L’apertura della successione non comporta l’acquisto della qualità di erede in favore dei successibili ex lege o ex testamento, ma soltanto l’acquisto della qualità di chiamato alla eredità.
Soltanto ove avvenga l’accettazione, anche tacita, il chiamato si considera erede.
In base all’articolo 521 del codice civile, chi rinunzia all’eredità è considerato come se non vi fosse mai stato chiamato, con la conseguenza che, per effetto della rinuncia, viene impedita retroattivamente l’assunzione di responsabilità per i debiti facenti parte del compendio ereditario.
La Corte di Cassazione ha affermato rilevanti considerazioni in tema di rinuncia all’eredità, anche retroattiva e suoi effetti su eventuali azioni accertative.
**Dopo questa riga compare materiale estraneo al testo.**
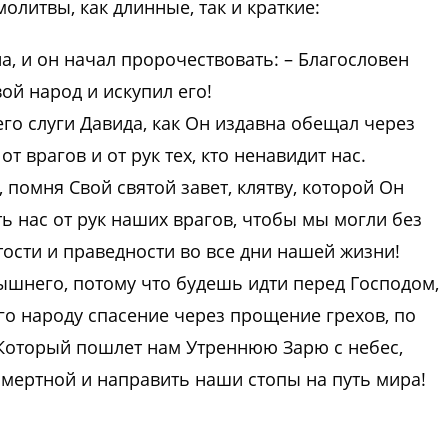
олитвы, как длинные, так и краткие:
а, и он начал пророчествовать: – Благословен
ой народ и искупил его!
его слуги Давида, как Он издавна обещал через
т врагов и от рук тех, кто ненавидит нас.
помня Свой святой завет, клятву, которой Он
ь нас от рук наших врагов, чтобы мы могли без
тости и праведности во все дни нашей жизни!
ышнего, потому что будешь идти перед Господом,
Его народу спасение через прощение грехов, по
Который пошлет нам Утреннюю Зарю с небес,
смертной и направить наши стопы на путь мира!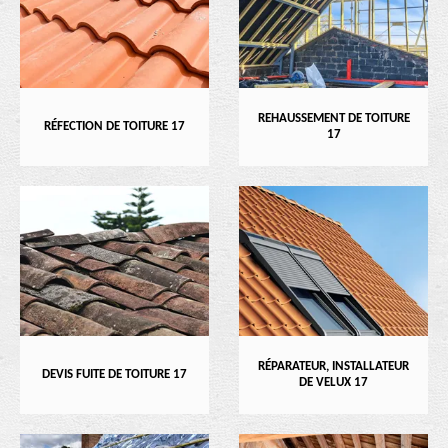
REHAUSSEMENT DE TOITURE
RÉFECTION DE TOITURE 17
17
RÉPARATEUR, INSTALLATEUR
DEVIS FUITE DE TOITURE 17
DE VELUX 17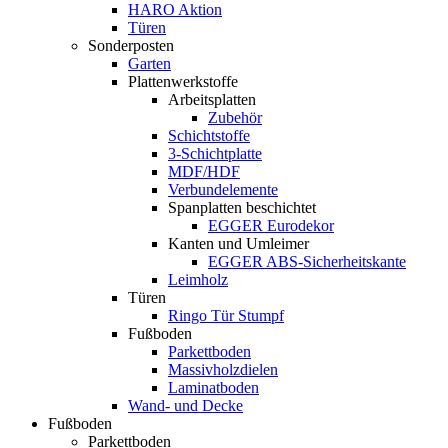
HARO Aktion
Türen
Sonderposten
Garten
Plattenwerkstoffe
Arbeitsplatten
Zubehör
Schichtstoffe
3-Schichtplatte
MDF/HDF
Verbundelemente
Spanplatten beschichtet
EGGER Eurodekor
Kanten und Umleimer
EGGER ABS-Sicherheitskante
Leimholz
Türen
Ringo Tür Stumpf
Fußboden
Parkettboden
Massivholzdielen
Laminatboden
Wand- und Decke
Fußboden
Parkettboden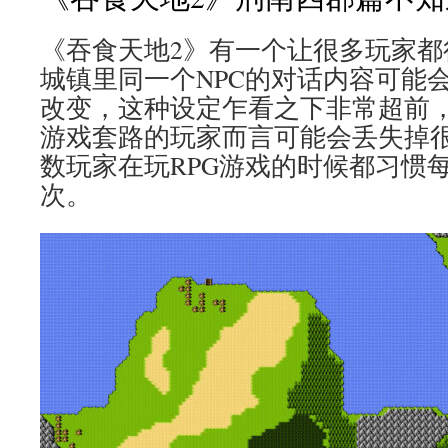
《吞食天地2》有一个让很多玩家都
城镇里同一个NPC的对话内容可能
改变，这种设定乍看之下非常超前，
游戏套路的玩家而言可能会丢失掉
数玩家在玩RPG游戏的时候都习惯每
次。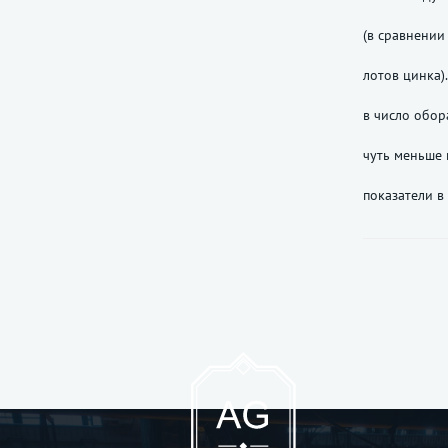
(в сравнении 
лотов цинка)
в число обор
чуть меньше 
показатели в 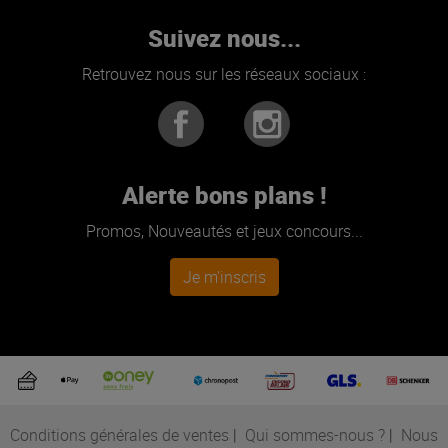
Suivez nous...
Retrouvez nous sur les réseaux sociaux :
Alerte bons plans !
Promos, Nouveautés et jeux concours...
Je m'inscris
Conditions générales de ventes
|
Qui sommes-nous ?
|
Nous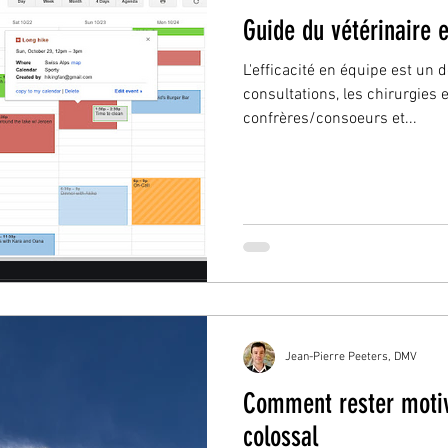
Guide du vétérinaire e
L'efficacité en équipe est un d
consultations, les chirurgies e
confrères/consoeurs et...
Jean-Pierre Peeters, DMV
Comment rester motiv
colossal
Rinuncia all’eredità: il caso
Nel caso di specie, l’Agenzia delle Entrate aveva proposto ricorso per cassazione avverso la sentenza della Commissione Tributaria Regionale, che, in controversia su impugnazione di cartella di pagamento in dipendenza di avviso di accertamento per imposte relative all’anno 2006, aveva accolto l’appello proposto dai contribuenti, in qualità di chiamati per legge all’eredità del defunto.
La Commissione Tributaria Regionale aveva riformato la decisione di primo grado sul presupposto che la rinuncia all’eredità del defunto contribuente escludesse la responsabilità per i debiti tributari.
L’Amministrazione finanziaria, nell’impugnare la sentenza, deduceva, per quanto di interesse, la violazione e/o falsa applicazione degli artt. 467, 519, 525, 752 e 2941 cod. civ., e 65 del Dpr. 29 settembre 1973 n. 600, per essere stato erroneamente ritenuto dal giudice di appello che la rinuncia all’eredità esonerasse i vocati da ogni responsabilità per i debiti tributari del de cuius ed invalidasse l’avviso di accertamento emesso nei loro confronti anche in assenza di impugnazione dinanzi al giudice tributario.